Durant la préparation du site, il a été tenu compte des observations formulées par les agriculteurs. En outre, des aménagements pérennes ont été réalisés, notamment le remblaiement de voies en terre, au bénéfice direct de la commune concernée.

Un état des lieux complet et contradictoire a été réalisé dès le 4 mai et une remise en état intégrale des terrains a été effectuée.

L'information des élus locaux et de la population a été assurée régulièrement avant le technival et pendant tout son déroulement.

S'agissant de l'utilisation de terrains militaires, ceux qu'abrite le département du Cher sont tous utilisés de manière permanente. Pour ce qui a trait plus particulièrement au Polygone de tir, les autorités militaires sollicitées ont fait valoir les dangers résultant de la présence de résidus de munitions et de munitions non explosées.

En matière de prévention des toxicomanies, les services de l'État ont distribué plus de 40 000 dépliants d'information à l'entrée du technival afin de prévenir les jeunes sur les risques qu'ils encouraient. D'autre part, des éthylotests individuels ont été remis aux conducteurs à la sortie du technival, où étaient également postés les représentants de cinq associations de réduction des risques en matière de drogues.

Quatre postes de secours et un poste médical avancé ont été mis en place, ce qui a permis, notamment, de sauver la vie à plusieurs jeunes victimes d'overdose, même si l'on doit déplorer, hélas ! le décès d'une jeune femme par overdose.

S'agissant de l'action répressive, les forces de l'ordre ont procédé à de très nombreux contrôles. Des quantités importantes de produits stupéfiants ont été saisies, dont 8,7 kilogrammes de cannabis, 2 kilogrammes de cocaïne, et 5 875 cachets d'ecstasy. Quarante-quatre personnes trouvées en possession de drogues ont été placées en garde à vue ; quinze ont fait l'objet de peines allant de quatre mois à dix-huit mois d'emprisonnement ferme.

Enfin, contrairement à des rumeurs qui ont circulé et dont la presse s'est fait l'écho, aucun chien n'a été éventré à l'occasion de cet événement.

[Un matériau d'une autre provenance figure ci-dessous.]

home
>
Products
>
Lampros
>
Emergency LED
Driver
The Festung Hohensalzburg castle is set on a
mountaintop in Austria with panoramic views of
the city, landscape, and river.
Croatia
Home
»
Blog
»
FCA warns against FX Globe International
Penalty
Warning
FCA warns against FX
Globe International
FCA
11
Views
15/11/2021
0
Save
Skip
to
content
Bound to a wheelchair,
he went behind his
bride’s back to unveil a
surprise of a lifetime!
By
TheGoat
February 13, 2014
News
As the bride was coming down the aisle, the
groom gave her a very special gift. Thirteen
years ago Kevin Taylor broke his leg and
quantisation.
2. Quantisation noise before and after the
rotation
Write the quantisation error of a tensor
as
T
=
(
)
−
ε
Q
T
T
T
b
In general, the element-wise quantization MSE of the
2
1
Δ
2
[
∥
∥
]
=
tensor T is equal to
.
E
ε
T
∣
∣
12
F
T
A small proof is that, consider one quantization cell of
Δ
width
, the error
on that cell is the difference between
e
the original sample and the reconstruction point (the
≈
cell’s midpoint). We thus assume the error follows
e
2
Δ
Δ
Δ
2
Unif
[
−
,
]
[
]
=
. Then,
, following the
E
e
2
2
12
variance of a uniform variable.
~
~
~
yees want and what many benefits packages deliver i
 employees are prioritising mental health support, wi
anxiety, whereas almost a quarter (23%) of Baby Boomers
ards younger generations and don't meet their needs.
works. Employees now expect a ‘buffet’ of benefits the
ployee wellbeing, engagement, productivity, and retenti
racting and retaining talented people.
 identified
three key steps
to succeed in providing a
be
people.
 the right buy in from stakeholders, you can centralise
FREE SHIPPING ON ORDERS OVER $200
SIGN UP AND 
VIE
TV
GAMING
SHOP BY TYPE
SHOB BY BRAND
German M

Dès lors qu'une manifestation rassemble plusieurs dizaines de milliers de personnes, l'État doit assumer ses responsabilités et prendre des mesures d'encadrement nécessaires, quelle que soit la nature du rassemblement. C'est vrai pour les 24 heures du Mans, pour l'Enduro du Touquet, et pour bien d'autres manifestations.

Lors du technival du Cher, l'État n'a pas failli à l'une de ses missions essentielles, celle qui consiste à assurer la sécurité des biens et des personnes.

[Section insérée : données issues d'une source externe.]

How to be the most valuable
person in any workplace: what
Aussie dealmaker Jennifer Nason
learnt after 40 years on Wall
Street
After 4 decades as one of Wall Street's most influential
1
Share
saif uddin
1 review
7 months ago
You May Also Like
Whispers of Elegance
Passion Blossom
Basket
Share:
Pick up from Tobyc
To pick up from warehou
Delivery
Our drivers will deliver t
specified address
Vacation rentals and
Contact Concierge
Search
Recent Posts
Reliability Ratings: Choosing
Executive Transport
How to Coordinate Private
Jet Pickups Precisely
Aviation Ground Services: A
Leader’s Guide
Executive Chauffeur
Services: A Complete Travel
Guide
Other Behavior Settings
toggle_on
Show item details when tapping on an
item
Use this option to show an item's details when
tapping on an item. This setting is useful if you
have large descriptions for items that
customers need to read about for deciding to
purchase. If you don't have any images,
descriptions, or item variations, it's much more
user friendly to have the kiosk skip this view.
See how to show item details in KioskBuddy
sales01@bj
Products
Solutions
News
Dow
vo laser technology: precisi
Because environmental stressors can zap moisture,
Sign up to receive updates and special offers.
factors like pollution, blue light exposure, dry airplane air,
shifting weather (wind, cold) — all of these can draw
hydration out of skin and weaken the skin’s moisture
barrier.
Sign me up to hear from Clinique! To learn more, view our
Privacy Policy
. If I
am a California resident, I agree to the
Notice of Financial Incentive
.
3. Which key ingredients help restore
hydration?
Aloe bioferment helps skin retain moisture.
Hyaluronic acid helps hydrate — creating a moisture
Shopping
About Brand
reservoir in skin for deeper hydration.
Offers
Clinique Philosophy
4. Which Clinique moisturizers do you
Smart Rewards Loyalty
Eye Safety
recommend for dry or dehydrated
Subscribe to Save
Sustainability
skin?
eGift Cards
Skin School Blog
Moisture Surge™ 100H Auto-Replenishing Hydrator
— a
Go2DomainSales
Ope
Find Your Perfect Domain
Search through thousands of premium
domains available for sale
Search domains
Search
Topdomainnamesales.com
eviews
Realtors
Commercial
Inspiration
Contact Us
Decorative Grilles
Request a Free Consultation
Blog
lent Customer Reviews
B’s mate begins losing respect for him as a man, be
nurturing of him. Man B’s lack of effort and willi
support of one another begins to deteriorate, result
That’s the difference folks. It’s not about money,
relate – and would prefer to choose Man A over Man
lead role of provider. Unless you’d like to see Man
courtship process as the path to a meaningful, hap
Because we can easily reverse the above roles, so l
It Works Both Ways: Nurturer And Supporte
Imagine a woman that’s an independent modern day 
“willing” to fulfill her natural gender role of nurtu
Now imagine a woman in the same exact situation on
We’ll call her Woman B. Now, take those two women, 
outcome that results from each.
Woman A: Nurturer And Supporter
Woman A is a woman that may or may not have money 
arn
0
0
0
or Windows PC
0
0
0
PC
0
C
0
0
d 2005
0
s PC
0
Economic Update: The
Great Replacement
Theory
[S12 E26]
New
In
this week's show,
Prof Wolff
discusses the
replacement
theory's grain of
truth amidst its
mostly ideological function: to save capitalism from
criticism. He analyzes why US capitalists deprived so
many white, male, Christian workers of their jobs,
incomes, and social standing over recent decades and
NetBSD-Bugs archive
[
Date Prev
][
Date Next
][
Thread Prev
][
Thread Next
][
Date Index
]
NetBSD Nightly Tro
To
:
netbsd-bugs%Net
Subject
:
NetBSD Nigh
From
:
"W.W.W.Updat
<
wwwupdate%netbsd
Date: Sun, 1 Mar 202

Je sais, monsieur le sénateur, que c'est là l'une de vos préoccupations majeures. Croyez bien que c'est aussi celle du Gouvernement et du ministre d'Etat, ministre de l'intérieur et de l'aménagement du territoire.

M. le président. La parole est à M. Rémy Pointereau.

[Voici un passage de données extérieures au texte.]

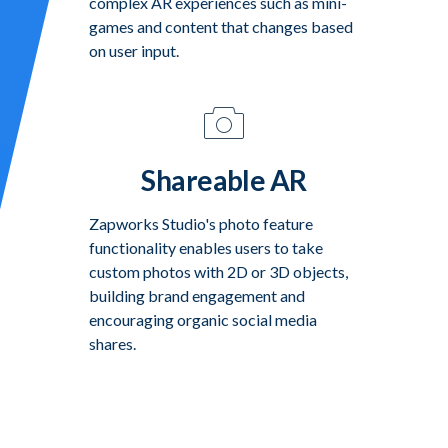
complex AR experiences such as mini-
games and content that changes based
on user input.
Shareable AR
Zapworks Studio's photo feature
functionality enables users to take
custom photos with 2D or 3D objects,
building brand engagement and
encouraging organic social media
shares.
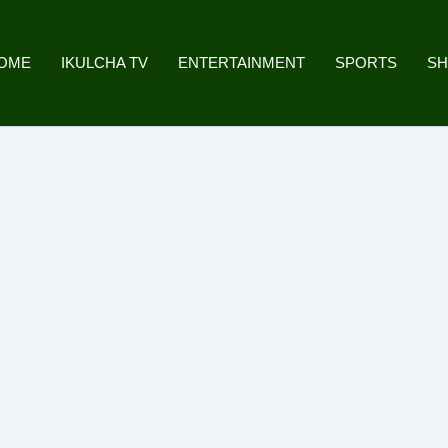
OME
IKULCHA TV
ENTERTAINMENT
SPORTS
S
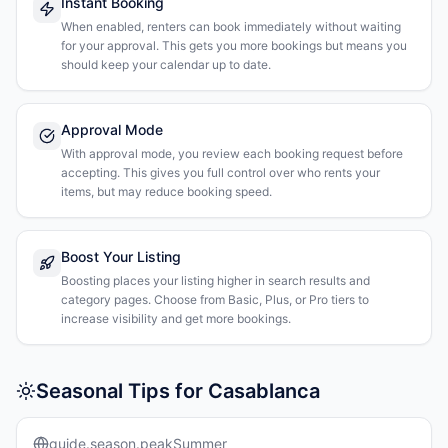
Instant Booking
When enabled, renters can book immediately without waiting
for your approval. This gets you more bookings but means you
should keep your calendar up to date.
Approval Mode
With approval mode, you review each booking request before
accepting. This gives you full control over who rents your
items, but may reduce booking speed.
Boost Your Listing
Boosting places your listing higher in search results and
category pages. Choose from Basic, Plus, or Pro tiers to
increase visibility and get more bookings.
Seasonal Tips for Casablanca
guide.season.peakSummer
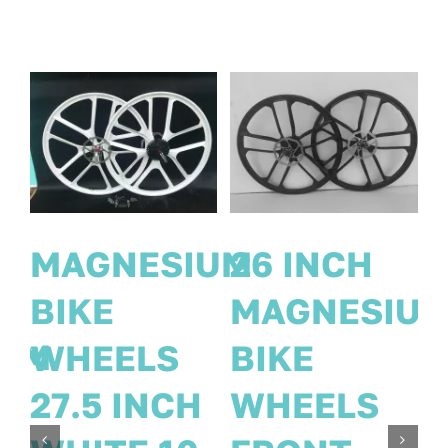
PAIR 26
MAGNESIU
Inch
IUM
BIKE
MAGNESIUM
WHEELS
WHEELS 8
27.5 INCH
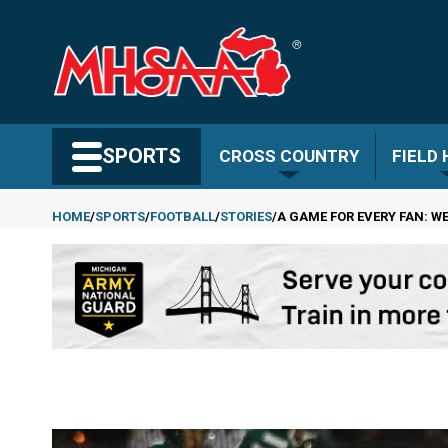
Skip
to
main
content
Search MHSAA.com
SPORTS
CROSS COUNTRY
FIELD
HOME
SPORTS
FOOTBALL
STORIES
A GAME FOR EVERY FAN: WE
Breadcrumb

M. Rémy Pointereau. Monsieur le ministre, je vous remercie de votre réponse.

J'ai bien compris votre souhait de voir les services de l'État accompagner de telles manifestations, ce qui permet effectivement de prévenir un certain nombre de dérives, plutôt que de les subir. En l'occurrence, l'État n'a pas failli et, je tiens à le souligner, le préfet du Cher s'est fortement investi dans la préparation et le déroulement de ce technival.

Permettez-moi de répondre à votre objection concernant l'utilisation des terrains militaires : s'ils représentaient un danger pour les « ravers », il en serait de même pour ceux qui reprennent régulièrement les chevreuils ou ceux qui effectuent des battues administratives. Or je n'ai jamais vu aucun d'eux sauter sur une mine ou une bombe ! Il me paraît donc souhaitable d'explorer cette piste. Le Polygone n'est pas utilisé pour le tir tous les jours de l'année et il me semble qu'il serait possible de consacrer une centaine d'hectares de ce terrain à cette manifestation. Pour m'y être rendu à plusieurs reprises, au même titre qu'un certain nombre d'élus, je puis témoigner du fait qu'il est sans danger : jamais le moindre accident ne s'y est produit.